- Directed by: George Fivas
- Written by: Jeffrey Gold Ian Felding
- Produced by: George Fivas Kelli Coppens Jeffrey Gold Rorie D. van Klaveren Joe Estevez John M. Sjogren Rish Mustaine Nathan Rollins
- Starring: George Fivas Joe Estevez Brook Jenell Slack Lindsay Pulsipher Nathan Rollins Karen Black
- Cinematography: John M. Sjogren
- Edited by: Rorie D. van Klaveren
- Music by: Tim Janis
- Distributed by: Echelon Studios, Singa Home Entertainment (USA, DVD) (Greece, DVD) (China, DVD) (Russia, DVD)
- Release date: 2003;
- Running time: 111 mins
- Country: United States
- Language: English

= Summer Solstice (2003 film) =

Summer Solstice tells a story set in coastal Maine, a reflective coming-of-age tale starring George Fivas as Joshua Ballard, a brilliant but aimless and misunderstood college student who finds solace in composing music and writing. But when his anguished state of mind leads him to cross paths with contemplative lighthouse keeper Seth Arden (Joe Estevez) and his niece Andrea Bettencourt (Brook Jenell Slack, voiced Jelly Otter in Disney's PB&J Otter from 1998 to 2000), the encounter leads Joshua to transcend a personal crisis through an odyssey of self-discovery, and accept the compassion of his friends, old and new, which ultimately saves his life. Academy Award nominee and Golden Globe winner Karen Black (Five Easy Pieces and The Great Gatsby) plays a stern university professor.
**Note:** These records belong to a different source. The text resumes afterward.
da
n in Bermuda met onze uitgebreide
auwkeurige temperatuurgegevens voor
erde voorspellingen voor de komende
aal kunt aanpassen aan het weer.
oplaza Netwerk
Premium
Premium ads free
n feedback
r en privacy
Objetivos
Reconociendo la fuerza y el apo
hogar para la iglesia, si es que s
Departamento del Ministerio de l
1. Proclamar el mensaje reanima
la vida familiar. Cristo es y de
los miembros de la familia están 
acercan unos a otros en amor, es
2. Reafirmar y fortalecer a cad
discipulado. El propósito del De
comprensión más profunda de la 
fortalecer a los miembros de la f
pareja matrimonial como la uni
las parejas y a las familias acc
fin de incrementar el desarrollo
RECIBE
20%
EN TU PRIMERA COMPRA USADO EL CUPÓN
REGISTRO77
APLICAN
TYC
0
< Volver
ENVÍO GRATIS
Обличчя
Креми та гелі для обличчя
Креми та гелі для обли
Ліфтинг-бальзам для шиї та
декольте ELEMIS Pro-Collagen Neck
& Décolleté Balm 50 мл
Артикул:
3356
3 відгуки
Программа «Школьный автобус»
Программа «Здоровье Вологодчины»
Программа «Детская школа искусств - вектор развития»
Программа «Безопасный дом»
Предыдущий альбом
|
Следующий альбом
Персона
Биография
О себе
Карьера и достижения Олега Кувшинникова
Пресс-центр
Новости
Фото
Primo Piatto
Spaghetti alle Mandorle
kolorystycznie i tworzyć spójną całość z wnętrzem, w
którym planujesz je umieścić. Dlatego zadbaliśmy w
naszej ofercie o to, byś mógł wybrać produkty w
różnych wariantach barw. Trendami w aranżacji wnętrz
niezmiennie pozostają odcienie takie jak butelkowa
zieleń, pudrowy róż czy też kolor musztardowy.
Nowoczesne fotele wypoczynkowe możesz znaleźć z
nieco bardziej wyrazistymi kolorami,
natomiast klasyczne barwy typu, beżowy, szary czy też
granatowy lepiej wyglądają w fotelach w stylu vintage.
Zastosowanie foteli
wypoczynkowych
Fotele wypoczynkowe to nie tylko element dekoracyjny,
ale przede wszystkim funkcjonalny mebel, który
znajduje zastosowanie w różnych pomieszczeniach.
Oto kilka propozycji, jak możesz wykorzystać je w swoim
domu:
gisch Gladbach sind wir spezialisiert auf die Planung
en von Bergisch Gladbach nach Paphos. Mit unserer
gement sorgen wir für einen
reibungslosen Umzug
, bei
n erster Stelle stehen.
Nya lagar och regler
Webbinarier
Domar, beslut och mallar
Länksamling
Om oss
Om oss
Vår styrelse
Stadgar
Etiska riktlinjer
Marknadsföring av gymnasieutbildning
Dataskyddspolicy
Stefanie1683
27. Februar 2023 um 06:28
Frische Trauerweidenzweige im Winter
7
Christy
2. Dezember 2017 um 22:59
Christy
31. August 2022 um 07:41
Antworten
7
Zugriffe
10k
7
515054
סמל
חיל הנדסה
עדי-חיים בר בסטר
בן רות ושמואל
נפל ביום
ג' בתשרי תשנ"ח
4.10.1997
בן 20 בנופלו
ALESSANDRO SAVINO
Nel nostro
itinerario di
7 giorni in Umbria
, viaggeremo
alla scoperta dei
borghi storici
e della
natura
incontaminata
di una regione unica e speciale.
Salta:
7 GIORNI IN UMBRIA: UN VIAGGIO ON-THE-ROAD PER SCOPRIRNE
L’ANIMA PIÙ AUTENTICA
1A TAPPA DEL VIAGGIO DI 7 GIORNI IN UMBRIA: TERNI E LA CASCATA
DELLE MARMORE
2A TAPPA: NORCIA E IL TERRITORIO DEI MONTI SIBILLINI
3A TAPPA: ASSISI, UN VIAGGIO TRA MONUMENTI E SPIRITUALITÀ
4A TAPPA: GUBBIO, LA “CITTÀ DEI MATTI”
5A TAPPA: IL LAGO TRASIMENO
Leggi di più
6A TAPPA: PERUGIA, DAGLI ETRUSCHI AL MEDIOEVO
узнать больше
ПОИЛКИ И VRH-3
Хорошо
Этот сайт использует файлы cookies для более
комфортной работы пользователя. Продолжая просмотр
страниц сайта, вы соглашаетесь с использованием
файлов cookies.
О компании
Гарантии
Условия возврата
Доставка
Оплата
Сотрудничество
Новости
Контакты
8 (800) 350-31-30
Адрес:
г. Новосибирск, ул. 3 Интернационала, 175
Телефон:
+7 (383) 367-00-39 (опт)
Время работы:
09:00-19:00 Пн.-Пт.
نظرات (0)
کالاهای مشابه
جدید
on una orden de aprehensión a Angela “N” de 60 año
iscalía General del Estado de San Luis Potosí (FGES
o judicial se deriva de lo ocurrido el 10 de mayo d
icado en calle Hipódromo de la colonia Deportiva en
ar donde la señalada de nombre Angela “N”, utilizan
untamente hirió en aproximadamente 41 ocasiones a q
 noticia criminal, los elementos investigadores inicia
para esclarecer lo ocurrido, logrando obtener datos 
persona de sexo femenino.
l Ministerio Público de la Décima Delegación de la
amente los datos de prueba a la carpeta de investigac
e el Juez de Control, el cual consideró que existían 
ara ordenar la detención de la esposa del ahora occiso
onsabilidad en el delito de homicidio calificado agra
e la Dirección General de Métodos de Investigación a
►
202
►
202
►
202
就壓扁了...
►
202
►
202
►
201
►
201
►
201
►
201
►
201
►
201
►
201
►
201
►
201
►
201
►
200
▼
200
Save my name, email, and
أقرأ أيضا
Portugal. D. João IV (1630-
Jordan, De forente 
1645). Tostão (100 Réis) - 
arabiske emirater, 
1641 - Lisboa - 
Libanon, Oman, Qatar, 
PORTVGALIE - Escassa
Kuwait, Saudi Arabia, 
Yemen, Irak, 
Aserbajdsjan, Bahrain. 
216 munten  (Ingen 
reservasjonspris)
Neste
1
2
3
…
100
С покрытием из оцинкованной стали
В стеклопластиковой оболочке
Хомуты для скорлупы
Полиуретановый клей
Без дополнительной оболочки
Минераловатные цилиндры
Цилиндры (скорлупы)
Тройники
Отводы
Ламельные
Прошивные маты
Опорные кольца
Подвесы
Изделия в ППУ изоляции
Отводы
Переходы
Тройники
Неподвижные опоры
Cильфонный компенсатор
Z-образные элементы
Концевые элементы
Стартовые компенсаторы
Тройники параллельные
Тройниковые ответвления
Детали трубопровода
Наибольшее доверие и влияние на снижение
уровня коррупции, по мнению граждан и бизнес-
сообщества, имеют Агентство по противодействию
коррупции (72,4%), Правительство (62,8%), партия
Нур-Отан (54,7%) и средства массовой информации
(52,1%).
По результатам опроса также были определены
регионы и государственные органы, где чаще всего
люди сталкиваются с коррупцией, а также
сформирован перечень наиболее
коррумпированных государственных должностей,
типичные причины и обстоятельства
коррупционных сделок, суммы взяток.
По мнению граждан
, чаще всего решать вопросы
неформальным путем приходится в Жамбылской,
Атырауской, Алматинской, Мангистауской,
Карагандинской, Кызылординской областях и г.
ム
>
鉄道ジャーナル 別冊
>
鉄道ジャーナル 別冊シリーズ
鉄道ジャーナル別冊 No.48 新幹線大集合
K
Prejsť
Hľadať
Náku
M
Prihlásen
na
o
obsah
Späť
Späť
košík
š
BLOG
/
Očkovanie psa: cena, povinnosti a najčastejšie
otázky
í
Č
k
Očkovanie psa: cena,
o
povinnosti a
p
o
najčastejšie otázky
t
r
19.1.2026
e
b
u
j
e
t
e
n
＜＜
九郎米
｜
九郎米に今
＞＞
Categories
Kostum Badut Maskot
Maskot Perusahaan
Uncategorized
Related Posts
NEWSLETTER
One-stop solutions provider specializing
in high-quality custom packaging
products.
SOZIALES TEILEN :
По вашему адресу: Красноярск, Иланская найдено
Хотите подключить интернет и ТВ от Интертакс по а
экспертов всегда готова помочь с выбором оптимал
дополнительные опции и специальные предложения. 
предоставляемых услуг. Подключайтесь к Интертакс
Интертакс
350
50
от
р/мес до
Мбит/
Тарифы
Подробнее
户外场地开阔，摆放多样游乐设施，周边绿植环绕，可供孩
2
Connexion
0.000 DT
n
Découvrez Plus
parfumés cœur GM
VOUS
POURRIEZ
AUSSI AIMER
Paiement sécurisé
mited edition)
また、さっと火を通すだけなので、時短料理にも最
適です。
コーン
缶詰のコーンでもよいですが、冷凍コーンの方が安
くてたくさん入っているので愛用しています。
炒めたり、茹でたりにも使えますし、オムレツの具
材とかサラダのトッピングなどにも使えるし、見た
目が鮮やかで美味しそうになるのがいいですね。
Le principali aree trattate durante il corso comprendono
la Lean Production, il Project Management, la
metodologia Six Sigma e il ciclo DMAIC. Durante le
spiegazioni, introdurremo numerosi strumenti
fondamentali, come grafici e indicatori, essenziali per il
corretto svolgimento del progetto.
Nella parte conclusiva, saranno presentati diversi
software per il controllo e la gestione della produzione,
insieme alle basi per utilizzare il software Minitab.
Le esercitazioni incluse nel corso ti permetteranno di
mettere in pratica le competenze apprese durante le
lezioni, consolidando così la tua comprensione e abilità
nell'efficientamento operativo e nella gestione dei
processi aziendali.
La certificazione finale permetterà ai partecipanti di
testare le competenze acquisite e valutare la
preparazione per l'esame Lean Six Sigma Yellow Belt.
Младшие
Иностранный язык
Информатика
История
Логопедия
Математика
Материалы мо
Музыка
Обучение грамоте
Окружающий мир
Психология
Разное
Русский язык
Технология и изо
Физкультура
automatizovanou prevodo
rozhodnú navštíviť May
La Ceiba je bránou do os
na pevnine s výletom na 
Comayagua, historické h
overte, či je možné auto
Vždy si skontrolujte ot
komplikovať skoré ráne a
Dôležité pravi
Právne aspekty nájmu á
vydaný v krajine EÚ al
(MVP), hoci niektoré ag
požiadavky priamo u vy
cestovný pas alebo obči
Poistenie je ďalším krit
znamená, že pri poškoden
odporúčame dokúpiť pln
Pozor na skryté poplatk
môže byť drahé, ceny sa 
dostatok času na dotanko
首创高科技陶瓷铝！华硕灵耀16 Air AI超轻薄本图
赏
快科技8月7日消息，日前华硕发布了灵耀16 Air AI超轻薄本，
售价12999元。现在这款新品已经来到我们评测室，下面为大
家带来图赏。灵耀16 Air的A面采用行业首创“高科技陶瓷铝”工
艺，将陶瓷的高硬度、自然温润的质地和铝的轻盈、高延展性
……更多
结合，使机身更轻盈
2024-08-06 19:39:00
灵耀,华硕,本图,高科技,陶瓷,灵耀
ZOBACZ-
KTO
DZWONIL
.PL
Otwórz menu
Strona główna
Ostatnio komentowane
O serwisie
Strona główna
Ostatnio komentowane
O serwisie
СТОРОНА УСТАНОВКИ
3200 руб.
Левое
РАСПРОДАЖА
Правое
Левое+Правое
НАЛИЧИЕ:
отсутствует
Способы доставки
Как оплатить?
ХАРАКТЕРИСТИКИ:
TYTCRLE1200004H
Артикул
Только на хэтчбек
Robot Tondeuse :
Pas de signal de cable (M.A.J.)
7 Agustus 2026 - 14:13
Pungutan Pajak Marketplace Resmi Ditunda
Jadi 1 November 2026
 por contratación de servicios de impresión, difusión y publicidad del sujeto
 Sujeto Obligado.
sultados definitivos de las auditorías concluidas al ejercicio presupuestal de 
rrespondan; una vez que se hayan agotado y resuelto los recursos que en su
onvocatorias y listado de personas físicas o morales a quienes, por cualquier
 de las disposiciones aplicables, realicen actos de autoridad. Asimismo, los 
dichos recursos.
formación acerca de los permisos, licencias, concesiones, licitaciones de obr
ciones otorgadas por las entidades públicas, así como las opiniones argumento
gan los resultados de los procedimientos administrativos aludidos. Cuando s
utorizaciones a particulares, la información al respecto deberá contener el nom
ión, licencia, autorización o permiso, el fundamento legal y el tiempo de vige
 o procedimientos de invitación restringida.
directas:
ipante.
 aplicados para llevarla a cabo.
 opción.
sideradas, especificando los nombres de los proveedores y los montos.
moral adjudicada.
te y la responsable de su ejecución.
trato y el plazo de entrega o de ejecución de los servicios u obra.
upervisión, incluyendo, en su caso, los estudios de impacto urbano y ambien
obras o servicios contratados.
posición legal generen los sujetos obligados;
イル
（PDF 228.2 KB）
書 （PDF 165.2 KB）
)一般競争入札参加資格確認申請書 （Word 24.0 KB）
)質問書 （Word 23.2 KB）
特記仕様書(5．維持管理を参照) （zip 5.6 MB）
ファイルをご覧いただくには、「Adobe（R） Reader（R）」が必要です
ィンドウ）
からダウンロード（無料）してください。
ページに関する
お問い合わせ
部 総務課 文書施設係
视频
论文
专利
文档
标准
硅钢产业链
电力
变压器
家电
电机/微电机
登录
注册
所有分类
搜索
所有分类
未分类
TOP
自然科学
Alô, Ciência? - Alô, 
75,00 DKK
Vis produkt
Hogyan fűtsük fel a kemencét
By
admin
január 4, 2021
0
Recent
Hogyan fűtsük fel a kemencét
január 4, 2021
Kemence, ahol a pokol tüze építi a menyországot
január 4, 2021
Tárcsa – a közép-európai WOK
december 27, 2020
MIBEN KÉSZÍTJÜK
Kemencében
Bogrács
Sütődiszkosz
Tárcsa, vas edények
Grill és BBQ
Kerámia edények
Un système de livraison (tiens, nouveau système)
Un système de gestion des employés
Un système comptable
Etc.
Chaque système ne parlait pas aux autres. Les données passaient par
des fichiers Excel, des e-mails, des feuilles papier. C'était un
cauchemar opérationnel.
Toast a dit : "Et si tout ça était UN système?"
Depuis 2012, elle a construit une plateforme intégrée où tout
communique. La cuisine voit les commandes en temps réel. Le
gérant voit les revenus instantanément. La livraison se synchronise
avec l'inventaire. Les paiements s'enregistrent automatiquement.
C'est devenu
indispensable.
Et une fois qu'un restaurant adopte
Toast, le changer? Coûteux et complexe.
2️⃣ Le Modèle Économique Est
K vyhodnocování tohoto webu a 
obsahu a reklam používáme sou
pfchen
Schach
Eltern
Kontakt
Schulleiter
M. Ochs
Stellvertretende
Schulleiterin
Joshua's college friends are played by Lindsay Pulsipher (HBO's True Blood, A&E's The Beast) and Nathan Rollins. The screenplay is based on a story by playwright, composer, physicist, and mathematician Jeffrey Gold. The film features the lighthouse Pemaquid Point Light and surrounding coastal areas and towns of Maine and music by popular Maine native, Tim Janis (known for his numerous specials on the American Public Broadcasting Service). The film was directed by George Fivas, a published scientist and a founder of the jazz and popular music group, Apollo.

== Cast ==
- Joe Estevez as Seth Arden
- Lindsay Pulsipher as Micki
- Karen Black as Dr. Sally McDermott
- Joshua S. Ray as Laureen's other boyfriend
- Gia Pace as Mark's girlfriend
- Tod Huntington as Party guest

==Releases==
After a limited theatrical release in 2005 (notably, during which time, the film played at the historic Waldo Theatre located in the region featured in the film), Echelon Entertainment released the film on DVD, as of 2010, under the label: Singa Home Entertainment. It was later released by Netflix in 2006. In 2010, it was officially selected for the newly expanding Columbia Gorge International Film Festival held in Vancouver, Washington. Because it was the film's first screening in a film festival, it was considered a world premiere and won the Best World Premiere Excellence in Filmmaking Award.

==Awards==
Best World Premiere Excellence in Filmmaking Award, Columbia Gorge International Film Festival, Vancouver, Washington, USA, 2010

==Historic crossroads==
The lighthouse at Pemaquid Point, prominently featured in this film (Pemaquid Point Light), is the lighthouse featured on the Maine State Quarter of 2003, and is a popular U.S. National Historic Landmark among many artists and lighthouse enthusiasts.

==Reviews==
Critical and public reviews of this film seem to be generally positive, but have ranged across the board, from very negative to very positive to often mostly positive, but mixed. Some reviews have cited production shortfalls from apparent budget limitations and minor storytelling flaws, but have praised the film's sincere portrayals, heartfelt themes, scenic landscapes, and the beauty of Tim Janis' music.